Steve Dykes
Rocco Mediate won the Sanford International. (Photo by Steve Dykes/Getty Images)

By John Strege
Rocco Mediate closed with a flourish, but still needed an assist to win and Ken Duke delivered one on the final hole of the Sanford International on Sunday.

Mediate birdied his final two holes at Minnehaha Country Club in Sioux Falls, S.D., to take the clubhouse lead, momentarily. Duke pulled into a tie with a birdie at 16, then botched the 18th hole, making a double bogey.

The victory was the first in more than three years for Mediate and was the fourth of his PGA Tour Champions career. He closed with his best round of the year, a six-under-par 64, for a 54-hole total of nine-under 201. Tying for second, two strokes back, were Duke, Bob Estes and Colin Montgomerie.

“When I added them up, I went, Holy cr#, 64, that was cool*,” Mediate said. “It was just one of those days everything kind of went really good. When I was bad, I got it up and down. When I was good, I made putts. You have to do this crazy stuff. Putted my you-know-what off today, but I hit a lot of good shots, too.”
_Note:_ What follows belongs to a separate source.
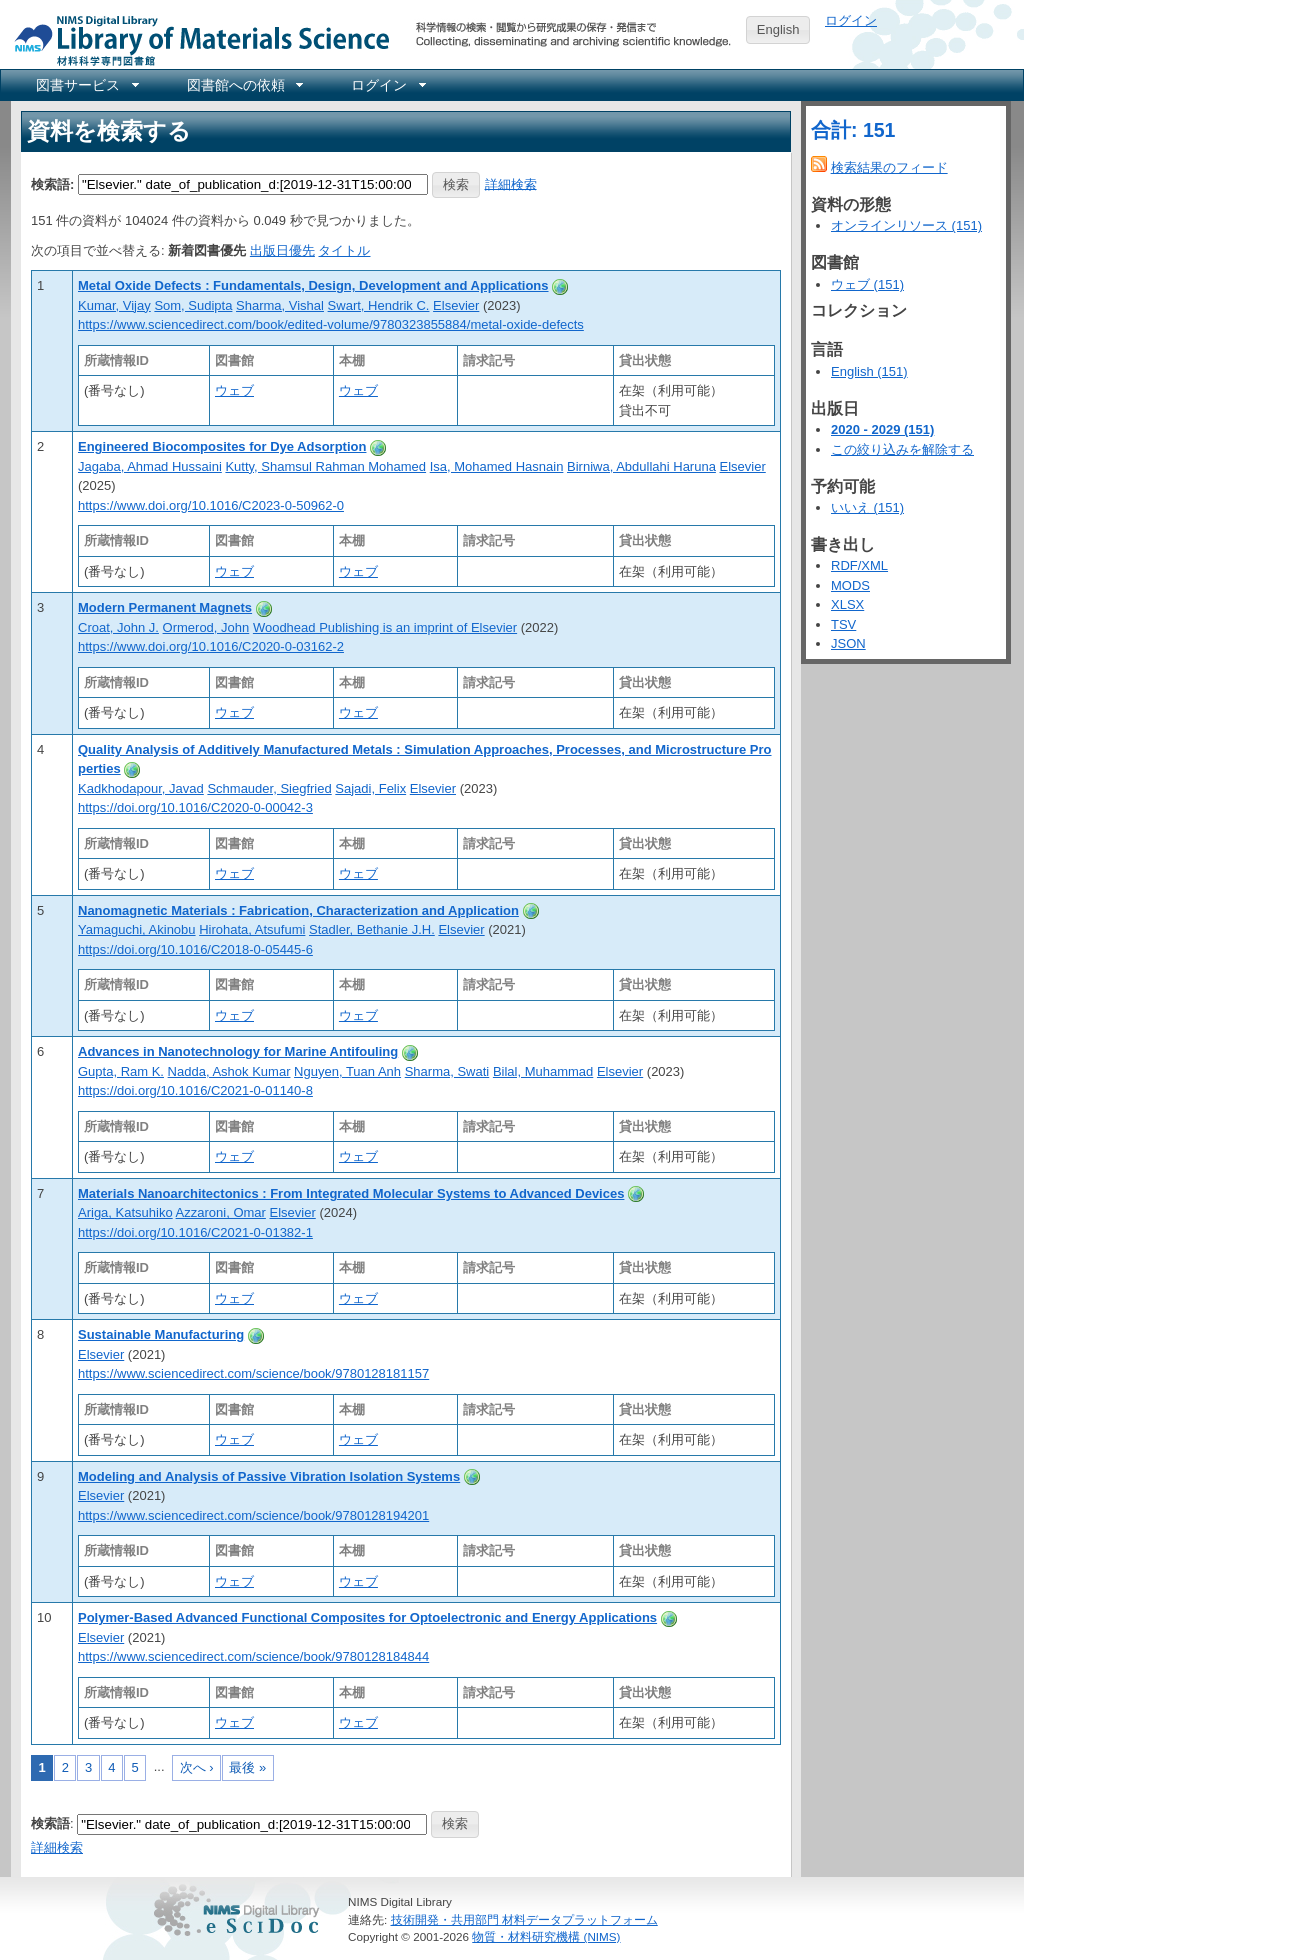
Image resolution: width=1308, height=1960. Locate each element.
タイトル (344, 250)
It has been an average season in a senior career with an increasing number of them for Mediate. In 18 previous starts this year, he had had only two top-10s, the highest of them a tie for seventh.

“Yeah, it’s been a long time, but the last four or five weeks it’s been getting better,” he said. “I’m fitting into my body. I’m used to that. All the other stuff that I fixed, equipment stuff, I’m starting to see what I used to see.”

He started the final round of the Sanford International in a tie for ninth and trailing leader Duke by four strokes. In his bogey-free final round, he needed only 27 putts, the last of them a 12-footer that elicited a fist pump.

Then he played the waiting game. Duke, a senior tour rookie, hit his drive into the rough at 18, a mistake from which he was unable to recover. He needed four shots to reach the green on the par 4 and two putts to hole out.

“I hit a good tee shot and it just kicked hard right into the rough a foot and I had a horrible lie,” he said. “Then I hit the shot up here and I thought it was in a seam of sod, but [a rules official] said there was no sod, nothing sodded. It was probably one of the worst lies I’ve ever had sitting down. What are you going to do after that? Nothing you can do about it.”